• _Your assignment_
Each record below should be written out again exactly.

(Saved data entries)
+-------+

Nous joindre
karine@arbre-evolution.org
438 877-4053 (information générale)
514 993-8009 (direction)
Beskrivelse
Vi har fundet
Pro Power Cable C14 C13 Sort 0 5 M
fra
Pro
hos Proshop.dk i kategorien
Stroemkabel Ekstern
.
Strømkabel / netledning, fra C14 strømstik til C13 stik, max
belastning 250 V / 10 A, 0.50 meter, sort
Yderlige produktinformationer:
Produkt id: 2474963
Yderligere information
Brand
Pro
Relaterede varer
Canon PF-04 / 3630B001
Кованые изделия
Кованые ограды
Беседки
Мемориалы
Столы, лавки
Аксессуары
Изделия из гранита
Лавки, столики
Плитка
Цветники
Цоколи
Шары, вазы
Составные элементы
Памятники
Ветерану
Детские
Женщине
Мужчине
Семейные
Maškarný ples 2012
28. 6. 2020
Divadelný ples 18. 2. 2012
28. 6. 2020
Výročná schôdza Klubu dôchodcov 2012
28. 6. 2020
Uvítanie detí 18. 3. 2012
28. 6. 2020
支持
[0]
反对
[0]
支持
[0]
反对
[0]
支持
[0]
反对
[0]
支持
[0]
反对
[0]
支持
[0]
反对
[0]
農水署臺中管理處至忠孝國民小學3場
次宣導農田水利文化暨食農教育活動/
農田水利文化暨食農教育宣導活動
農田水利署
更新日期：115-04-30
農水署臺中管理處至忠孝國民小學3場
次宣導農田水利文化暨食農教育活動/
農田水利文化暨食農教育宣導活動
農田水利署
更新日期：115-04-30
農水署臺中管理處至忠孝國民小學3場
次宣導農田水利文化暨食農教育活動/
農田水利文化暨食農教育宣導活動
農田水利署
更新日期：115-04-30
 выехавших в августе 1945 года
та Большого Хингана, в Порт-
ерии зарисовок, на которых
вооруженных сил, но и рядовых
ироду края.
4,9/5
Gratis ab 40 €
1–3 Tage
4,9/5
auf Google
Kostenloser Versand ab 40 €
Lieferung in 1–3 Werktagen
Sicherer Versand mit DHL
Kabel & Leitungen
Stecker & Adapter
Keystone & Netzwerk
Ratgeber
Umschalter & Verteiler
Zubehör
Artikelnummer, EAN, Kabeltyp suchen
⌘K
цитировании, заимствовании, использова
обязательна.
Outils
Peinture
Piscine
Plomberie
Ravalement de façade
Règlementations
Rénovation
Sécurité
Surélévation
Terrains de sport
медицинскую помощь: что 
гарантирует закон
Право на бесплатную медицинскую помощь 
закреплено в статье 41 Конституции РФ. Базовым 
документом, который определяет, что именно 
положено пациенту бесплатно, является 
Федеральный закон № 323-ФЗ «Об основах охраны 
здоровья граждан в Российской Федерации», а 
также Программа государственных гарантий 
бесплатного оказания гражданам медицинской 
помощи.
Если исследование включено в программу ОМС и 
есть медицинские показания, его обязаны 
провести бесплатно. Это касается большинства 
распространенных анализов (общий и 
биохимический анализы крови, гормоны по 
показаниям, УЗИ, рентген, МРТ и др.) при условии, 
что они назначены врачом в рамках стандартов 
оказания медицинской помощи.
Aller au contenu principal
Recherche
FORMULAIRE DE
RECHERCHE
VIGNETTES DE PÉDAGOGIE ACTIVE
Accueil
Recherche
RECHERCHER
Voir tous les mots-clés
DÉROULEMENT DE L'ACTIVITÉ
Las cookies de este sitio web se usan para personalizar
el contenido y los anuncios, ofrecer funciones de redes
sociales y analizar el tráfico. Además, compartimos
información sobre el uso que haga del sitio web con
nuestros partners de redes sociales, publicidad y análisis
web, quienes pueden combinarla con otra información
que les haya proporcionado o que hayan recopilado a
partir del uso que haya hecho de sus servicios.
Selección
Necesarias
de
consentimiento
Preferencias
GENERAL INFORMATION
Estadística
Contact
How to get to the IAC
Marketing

+-------+

• _Solution for this task_
Nous joindre
karine@arbre-evolution.org
438 877-4053 (information générale)
514 993-8009 (direction)
Beskrivelse
Vi har fundet
Pro Power Cable C14 C13 Sort 0 5 M
fra
Pro
hos Proshop.dk i kategorien
Stroemkabel Ekstern
.
Strømkabel / netledning, fra C14 strømstik til C13 stik, max
belastning 250 V / 10 A, 0.50 meter, sort
Yderlige produktinformationer:
Produkt id: 2474963
Yderligere information
Brand
Pro
Relaterede varer
Canon PF-04 / 3630B001
Кованые изделия
Кованые ограды
Беседки
Мемориалы
Столы, лавки
Аксессуары
Изделия из гранита
Лавки, столики
Плитка
Цветники
Цоколи
Шары, вазы
Составные элементы
Памятники
Ветерану
Детские
Женщине
Мужчине
Семейные
Maškarný ples 2012
28. 6. 2020
Divadelný ples 18. 2. 2012
28. 6. 2020
Výročná schôdza Klubu dôchodcov 2012
28. 6. 2020
Uvítanie detí 18. 3. 2012
28. 6. 2020
支持
[0]
反对
[0]
支持
[0]
反对
[0]
支持
[0]
反对
[0]
支持
[0]
反对
[0]
支持
[0]
反对
[0]
農水署臺中管理處至忠孝國民小學3場
次宣導農田水利文化暨食農教育活動/
農田水利文化暨食農教育宣導活動
農田水利署
更新日期：115-04-30
農水署臺中管理處至忠孝國民小學3場
次宣導農田水利文化暨食農教育活動/
農田水利文化暨食農教育宣導活動
農田水利署
更新日期：115-04-30
農水署臺中管理處至忠孝國民小學3場
次宣導農田水利文化暨食農教育活動/
農田水利文化暨食農教育宣導活動
農田水利署
更新日期：115-04-30
 выехавших в августе 1945 года
та Большого Хингана, в Порт-
ерии зарисовок, на которых
вооруженных сил, но и рядовых
ироду края.
4,9/5
Gratis ab 40 €
1–3 Tage
4,9/5
auf Google
Kostenloser Versand ab 40 €
Lieferung in 1–3 Werktagen
Sicherer Versand mit DHL
Kabel & Leitungen
Stecker & Adapter
Keystone & Netzwerk
Ratgeber
Umschalter & Verteiler
Zubehör
Artikelnummer, EAN, Kabeltyp suchen
⌘K
цитировании, заимствовании, использова
обязательна.
Outils
Peinture
Piscine
Plomberie
Ravalement de façade
Règlementations
Rénovation
Sécurité
Surélévation
Terrains de sport
медицинскую помощь: что 
гарантирует закон
Право на бесплатную медицинскую помощь 
закреплено в статье 41 Конституции РФ. Базовым 
документом, который определяет, что именно 
положено пациенту бесплатно, является 
Федеральный закон № 323-ФЗ «Об основах охраны 
здоровья граждан в Российской Федерации», а 
также Программа государственных гарантий 
бесплатного оказания гражданам медицинской 
помощи.
Если исследование включено в программу ОМС и 
есть медицинские показания, его обязаны 
провести бесплатно. Это касается большинства 
распространенных анализов (общий и 
биохимический анализы крови, гормоны по 
показаниям, УЗИ, рентген, МРТ и др.) при условии, 
что они назначены врачом в рамках стандартов 
оказания медицинской помощи.
Aller au contenu principal
Recherche
FORMULAIRE DE
RECHERCHE
VIGNETTES DE PÉDAGOGIE ACTIVE
Accueil
Recherche
RECHERCHER
Voir tous les mots-clés
DÉROULEMENT DE L'ACTIVITÉ
Las cookies de este sitio web se usan para personalizar
el contenido y los anuncios, ofrecer funciones de redes
sociales y analizar el tráfico. Además, compartimos
información sobre el uso que haga del sitio web con
nuestros partners de redes sociales, publicidad y análisis
web, quienes pueden combinarla con otra información
que les haya proporcionado o que hayan recopilado a
partir del uso que haya hecho de sus servicios.
Selección
Necesarias
de
consentimiento
Preferencias
GENERAL INFORMATION
Estadística
Contact
How to get to the IAC
Marketing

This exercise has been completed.